Security: The editor produces user-controlled HTML. Content sanitization on form submit is the application's responsibility; the framework does not sanitize submitted values.

Spec example:

"description_editor": {
  "type": "RichTextEditor",
  "props": {
    "field": "description",
    "label": "Description",
    "data_path": "/document/description"
  }
}

In a form:

{
  "$schema": "ferro-json-ui/v2",
  "title": "Edit Document",
  "layout": "dashboard",
  "root": "edit_card",
  "elements": {
    "edit_card": {
      "type": "Card",
      "props": { "title": "Edit Document" },
      "children": ["doc_form"]
    },
    "doc_form": {
      "type": "Form",
      "props": { "max_width": "lg" },
      "children": ["title_input", "description_editor", "submit_btn"],
      "action": { "handler": "documents.update", "method": "POST" }
    },
    "title_input": {
      "type": "Input",
      "props": { "field": "title", "label": "Title", "data_path": "/document/title" }
    },
    "description_editor": {
      "type": "RichTextEditor",
      "props": {
        "field": "description",
        "label": "Description",
        "data_path": "/document/description"
      }
    },
    "submit_btn": {
      "type": "Button",
      "props": { "label": "Save", "button_type": "submit" }
    }
  }
}

Assets loaded automatically: Quill Snow CSS (<head>) and Quill JS (</body>), both from jsDelivr CDN. SRI hashes are pending verification before production use — see ferro-json-ui/src/plugins/rich_text_editor.rs for the TODO marker.


Catalog Discoverability

Plugin components registered in the global registry are automatically surfaced by the json_ui_catalog MCP tool, which agents use to discover available components:

mcp__ferro__json_ui_catalog({})

The response includes a plugin_components section listing each registered plugin, its props schema, and a usage example.
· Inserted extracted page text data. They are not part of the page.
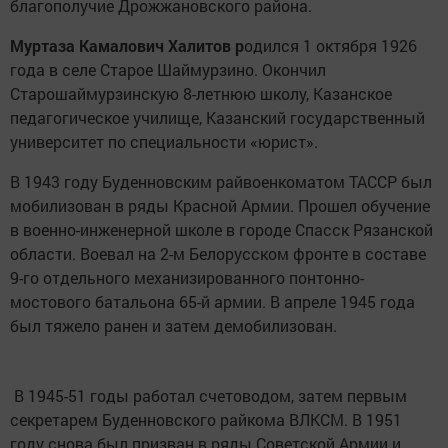
благополучие Дрожжановского района.
Муртаза Камалович Халитов р
одился 1 октября 1926
года в селе Старое Шаймурзино. Окончил
Старошаймурзинскую 8-летнюю школу, Казанское
педагогическое училище, Казанский государственный
университет по специальности «юрист».
В 1943 году Буденновским райвоенкоматом ТАССР был
мобилизован в ряды Красной Армии. Прошел обучение
в военно-инженерной школе в городе Спасск Рязанской
области. Воевал на 2-м Белорусском фронте в составе
9-го отдельного механизированного понтонно-
мостового батальона 65-й армии. В апреле 1945 года
был тяжело ранен и затем демобилизован.
В 1945-51 годы работал счетоводом, затем первым
секретарем Буденновского райкома ВЛКСМ. В 1951
году снова был призван в ряды Советской Армии и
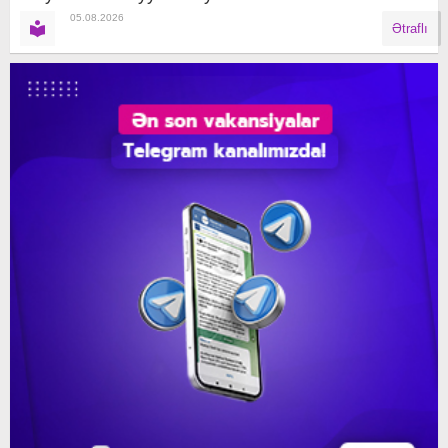
05.08.2026
Ətraflı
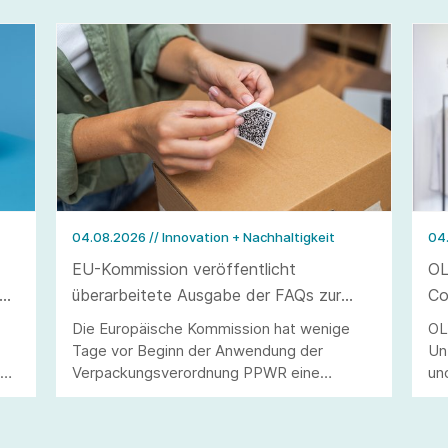
04.08.2026
// Innovation + Nachhaltigkeit
04
EU-Kommission veröffentlicht
OL
überarbeitete Ausgabe der FAQs zur
Co
Verpackungsverordnung PPWR
Die Europäische Kommission hat wenige
OL
Tage vor Beginn der Anwendung der
Un
40
Verpackungsverordnung PPWR eine
un
überarbeitete Ausgabe ihrer FAQs
St
veröffentlicht.
Ve
di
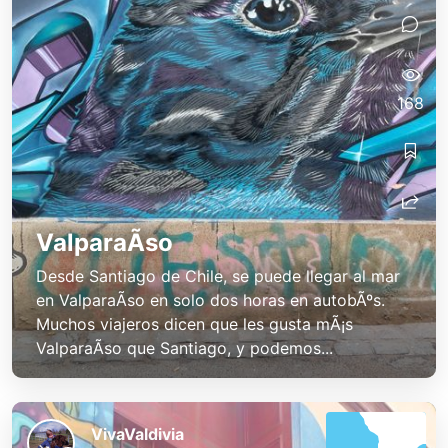
168
ValparaÃ­so
Desde Santiago de Chile, se puede llegar al mar
en ValparaÃ­so en solo dos horas en autobÃºs.
Muchos viajeros dicen que les gusta mÃ¡s
ValparaÃ­so que Santiago, y podemos...
VivaValdivia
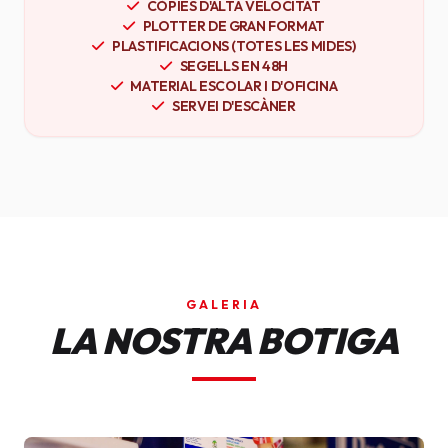
CÒPIES D'ALTA VELOCITAT
PLOTTER DE GRAN FORMAT
PLASTIFICACIONS (TOTES LES MIDES)
SEGELLS EN 48H
MATERIAL ESCOLAR I D'OFICINA
SERVEI D'ESCÀNER
GALERIA
LA NOSTRA BOTIGA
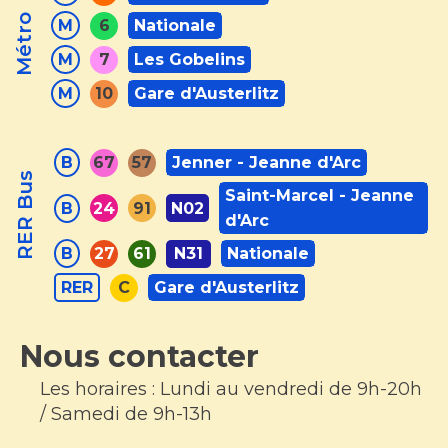
Métro
M
6
Nationale
M
7
Les Gobelins
M
10
Gare d'Austerlitz
B
67
57
Jenner - Jeanne d'Arc
RER Bus
Saint-Marcel - Jeanne
B
24
91
N02
d'Arc
B
27
61
N31
Nationale
RER
C
Gare d'Austerlitz
Nous contacter
Les horaires : Lundi au vendredi de 9h-20h
/ Samedi de 9h-13h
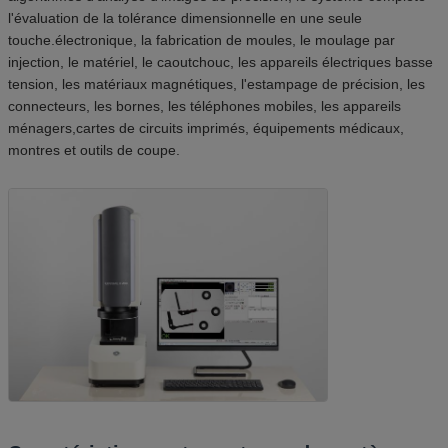
l'évaluation de la tolérance dimensionnelle en une seule
touche.électronique, la fabrication de moules, le moulage par
injection, le matériel, le caoutchouc, les appareils électriques basse
tension, les matériaux magnétiques, l'estampage de précision, les
connecteurs, les bornes, les téléphones mobiles, les appareils
ménagers,cartes de circuits imprimés, équipements médicaux,
montres et outils de coupe.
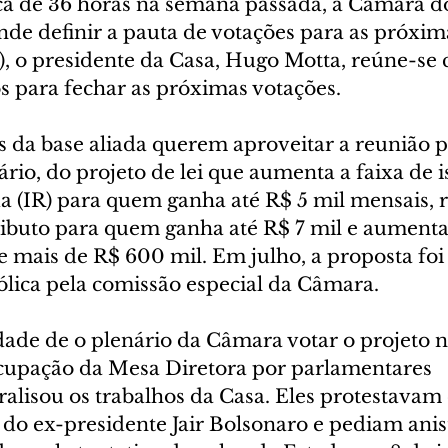
ca de 36 horas na semana passada, a Câmara d
de definir a pauta de votações para as próxima
2), o presidente da Casa, Hugo Motta, reúne-se 
os para fechar as próximas votações.
 da base aliada querem aproveitar a reunião p
rio, do projeto de lei que aumenta a faixa de i
 (IR) para quem ganha até R$ 5 mil mensais, 
ributo para quem ganha até R$ 7 mil e aumenta
 mais de R$ 600 mil. Em julho, a proposta foi
lica pela comissão especial da Câmara.
idade de o plenário da Câmara votar o projeto 
cupação da Mesa Diretora por parlamentares 
ralisou os trabalhos da Casa. Eles protestavam 
 do ex-presidente Jair Bolsonaro e pediam anist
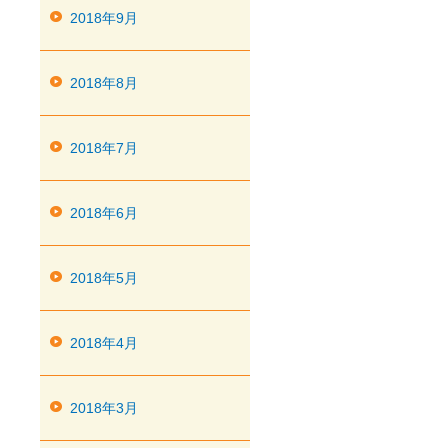
2018年9月
2018年8月
2018年7月
2018年6月
2018年5月
2018年4月
2018年3月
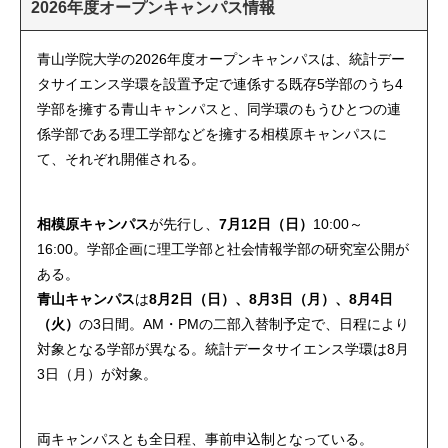
2026年度オープンキャンパス情報
青山学院大学の2026年度オープンキャンパスは、統計デー
タサイエンス学環を設置予定で連係する既存5学部のうち4
学部を擁する青山キャンパスと、同学環のもうひとつの連
係学部である理工学部などを擁する相模原キャンパスに
て、それぞれ開催される。
相模原キャンパス
が先行し、
7月12日（日）
10:00～
16:00。学部企画に理工学部と社会情報学部の研究室公開が
ある。
青山キャンパス
は
8月2日（日）、8月3日（月）、8月4日
（火）
の3日間。AM・PMの二部入替制予定で、日程により
対象となる学部が異なる。統計データサイエンス学環は8月
3日（月）が対象。
両キャンパスとも全日程、事前申込制となっている。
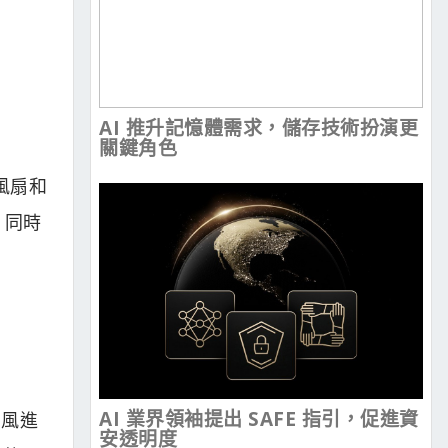
AI 推升記憶體需求，儲存技術扮演更
關鍵角色
風扇和
，同時
AI 業界領袖提出 SAFE 指引，促進資
當風進
安透明度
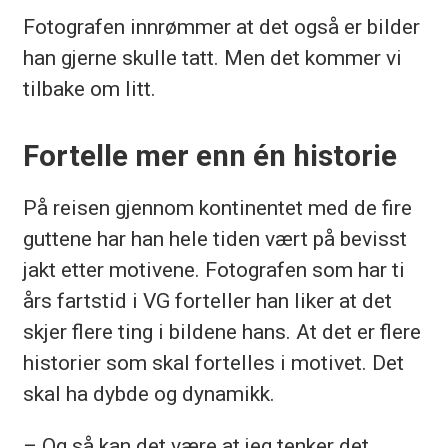
Fotografen innrømmer at det også er bilder
han gjerne skulle tatt. Men det kommer vi
tilbake om litt.
Fortelle mer enn én historie
På reisen gjennom kontinentet med de fire
guttene har han hele tiden vært på bevisst
jakt etter motivene. Fotografen som har ti
års fartstid i VG forteller han liker at det
skjer flere ting i bildene hans. At det er flere
historier som skal fortelles i motivet. Det
skal ha dybde og dynamikk.
– Og så kan det være at jeg tenker det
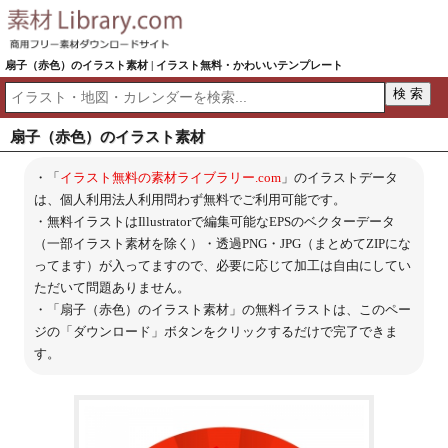
扇子（赤色）のイラスト素材 | イラスト無料・かわいいテンプレート
扇子（赤色）のイラスト素材
・「
イラスト無料の素材ライブラリー.com
」のイラストデータ
は、個人利用法人利用問わず無料でご利用可能です。
・無料イラストはIllustratorで編集可能なEPSのベクターデータ
（一部イラスト素材を除く）・透過PNG・JPG（まとめてZIPにな
ってます）が入ってますので、必要に応じて加工は自由にしてい
ただいて問題ありません。
・「扇子（赤色）のイラスト素材」の無料イラストは、このペー
ジの「ダウンロード」ボタンをクリックするだけで完了できま
す。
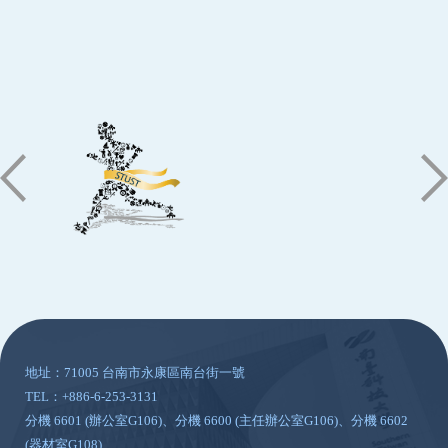
:::
地址：71005 台南市永康區南台街一號
TEL：+886-6-253-3131
分機 6601 (辦公室G106)、分機 6600 (主任辦公室G106)、分機 6602
(器材室G108)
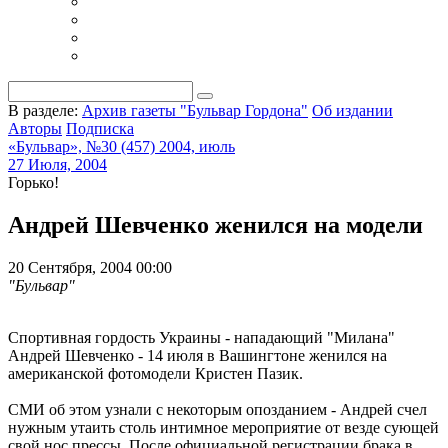
В разделе:
Архив газеты "Бульвар Гордона"
Об издании
Авторы
Подписка
«Бульвар», №30 (457) 2004, июль
27 Июля, 2004
Горько!
Андрей Шевченко женился на модели
20 Сентября, 2004 00:00
"Бульвар"
Спортивная гордость Украины - нападающий "Милана"
Андрей Шевченко - 14 июля в Вашингтоне женился на
американской фотомодели Кристен Пазик.
СМИ об этом узнали с некоторым опозданием - Андрей счел
нужным утаить столь интимное мероприятие от везде сующей
свой нос прессы. После официальной регистрации брака в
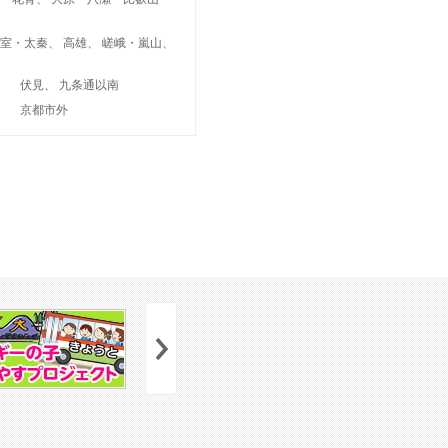
室・太秦
高雄
嵯峨・嵐山
伏見
九条通以南
京都市外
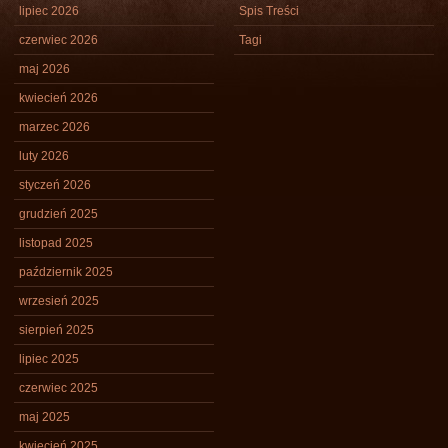
lipiec 2026
Spis Treści
czerwiec 2026
Tagi
maj 2026
kwiecień 2026
marzec 2026
luty 2026
styczeń 2026
grudzień 2025
listopad 2025
październik 2025
wrzesień 2025
sierpień 2025
lipiec 2025
czerwiec 2025
maj 2025
kwiecień 2025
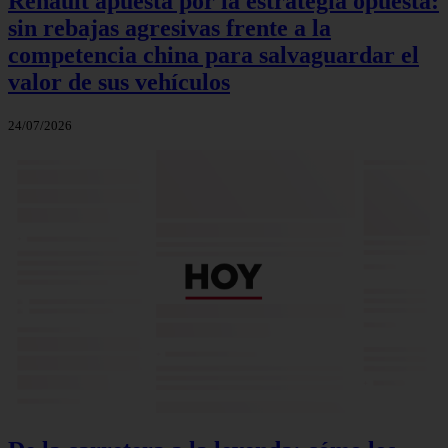
Renault apuesta por la estrategia opuesta:
sin rebajas agresivas frente a la
competencia china para salvaguardar el
valor de sus vehículos
24/07/2026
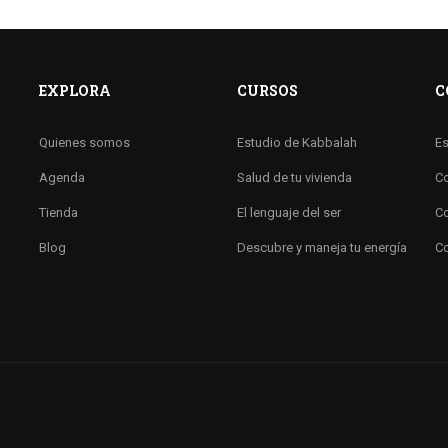
EXPLORA
CURSOS
C
Quienes somos
Estudio de Kabbalah
Es
Agenda
Salud de tu vivienda
Co
Tienda
El lenguaje del ser
Co
Blog
Descubre y maneja tu energía
Co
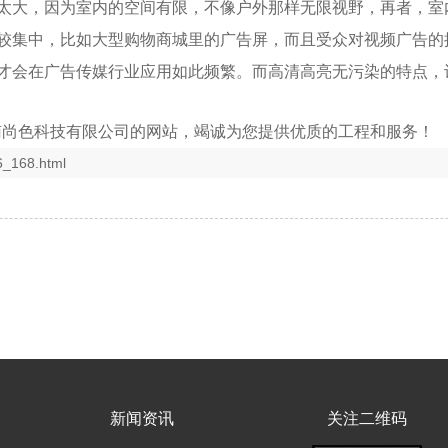
会太大，因为室内的空间有限，不像户外那样无限视野，再者，
较集中，比如大型购物商城里的广告屏，而且受众对视频广告的
屏才会在广告传媒行业应用如此频繁。而高清高亮无污染的特点，
云南尚色科技有限公司的网站，竭诚为您提供优质的工程和服务！
6_168.html
新闻资讯
关注二维码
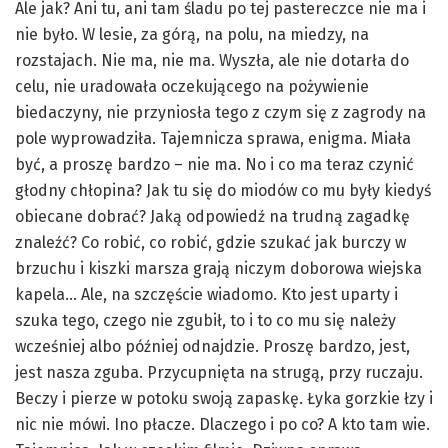
Ale jak? Ani tu, ani tam śladu po tej pastereczce nie ma i
nie było. W lesie, za górą, na polu, na miedzy, na
rozstajach. Nie ma, nie ma. Wyszła, ale nie dotarła do
celu, nie uradowała oczekującego na pożywienie
biedaczyny, nie przyniosła tego z czym się z zagrody na
pole wyprowadziła. Tajemnicza sprawa, enigma. Miała
być, a proszę bardzo – nie ma. No i co ma teraz czynić
głodny chłopina? Jak tu się do miodów co mu były kiedyś
obiecane dobrać? Jaką odpowiedź na trudną zagadkę
znaleźć? Co robić, co robić, gdzie szukać jak burczy w
brzuchu i kiszki marsza grają niczym doborowa wiejska
kapela… Ale, na szczęście wiadomo. Kto jest uparty i
szuka tego, czego nie zgubił, to i to co mu się należy
wcześniej albo później odnajdzie. Proszę bardzo, jest,
jest nasza zguba. Przycupnięta na strugą, przy ruczaju.
Beczy i pierze w potoku swoją zapaskę. Łyka gorzkie łzy i
nic nie mówi. Ino płacze. Dlaczego i po co? A kto tam wie.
This means agents authoring specs do not need to read plugin source code — the catalog provides the same discovery surface as built-in components.

The built-in plugins (Map, RichTextEditor) are pre-registered by ferro_json_ui::global_plugin_registry() at framework startup. Custom plugins registered via register_plugin(MyPlugin) at application startup are included in the same catalog response.